Oh, Shah what a great question. So again, what we talked about in the webinar is, actually when you look at massive cuff tears and really cuff arthropathy comes within that population. The bottom line is they are a little bit different only in terms of what I just mentioned before, that if you have somebody with a massive rotator cuff tear, essentially, what the evidence suggests is those patients who do well with rehab are the ones that manage to improve strength in their teres minor and improve strength in their subscapularis or remnants.

So as long as you have one part of your subscap intact, you seem to have better potential to do well with rehabilitation. So unlike our cuff related shoulder pain in this particular cuff arthropathy and massive cuff tear population, there is some evidence that suggests targeting those remnants of the cuff and also deltoid gives us best value.

So I'm sure you're aware there's quite a few papers out there that talk specifically about anterior deltoid strengthening. What we now know, thanks to work from Ofer Levy, Ann Cools is it's not just about anterior deltoid, the exercise approaches that are suggested, so lying down, doing flexion, loading it up, and then gradually glitching up against gravity or doing the same thing with table slides, inflection, and again, gradually working up against until we're kind of a gradient and then a wall slide, and again, loading it up.

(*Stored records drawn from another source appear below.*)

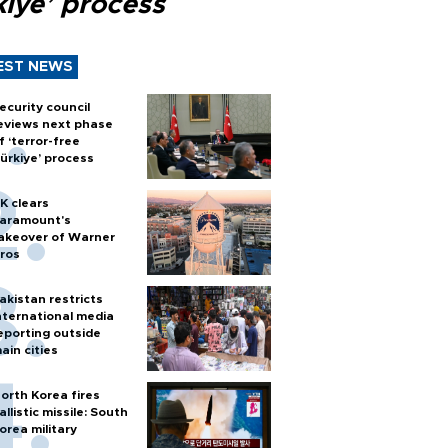
kiye’ process
EST NEWS
ecurity council
eviews next phase
f ‘terror-free
ürkiye’ process
K clears
aramount's
akeover of Warner
ros
akistan restricts
nternational media
eporting outside
ain cities
orth Korea fires
allistic missile: South
orea military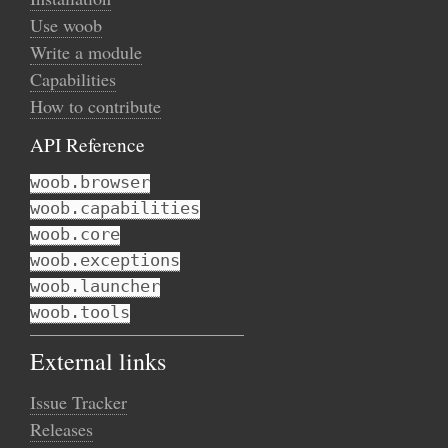
Use woob
Write a module
Capabilities
How to contribute
API Reference
woob.browser
woob.capabilities
woob.core
woob.exceptions
woob.launcher
woob.tools
External links
Issue Tracker
Releases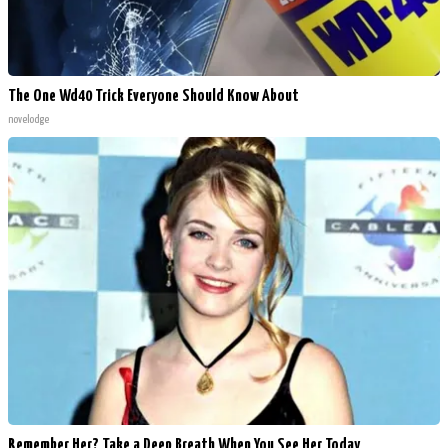
The One Wd40 Trick Everyone Should Know About
novelodge
Remember Her? Take a Deep Breath When You See Her Today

Those deltoid programs that have been shown to actually improve deltoid strength in conjunction with targeting those remnants of the cuff actually have good evidence at the moment. It's just how successful they are, can vary anywhere between 40 and 90%. And that's where we maybe need to understand a little bit more about what makes a good outcome and what doesn't.

So I hope that answers that Shah. So I guess yes, we can put them under that rotator cuff related or subacromial pain syndrome, whatever, because that's where the pain is. But if clinically they have clear evidence and a history that's clear and consistent with a massive cuff tear or cuff arthropathy, those are some specific considerations in our rehabilitation.

So I hope that answers your question. Thank you very much indeed for that. That's awesome. There's two lovely papers actually, one by Fahy et al and also so by the lovely Eoin Ó Conaire, looking at a review of massive cuff tears and in terms of some of this evidence in the things that are useful to us as clinicians. And again, they highlight that relevance of whether there's any subscap intact or not.

Thank you for that. Bye for now and enjoy your evening.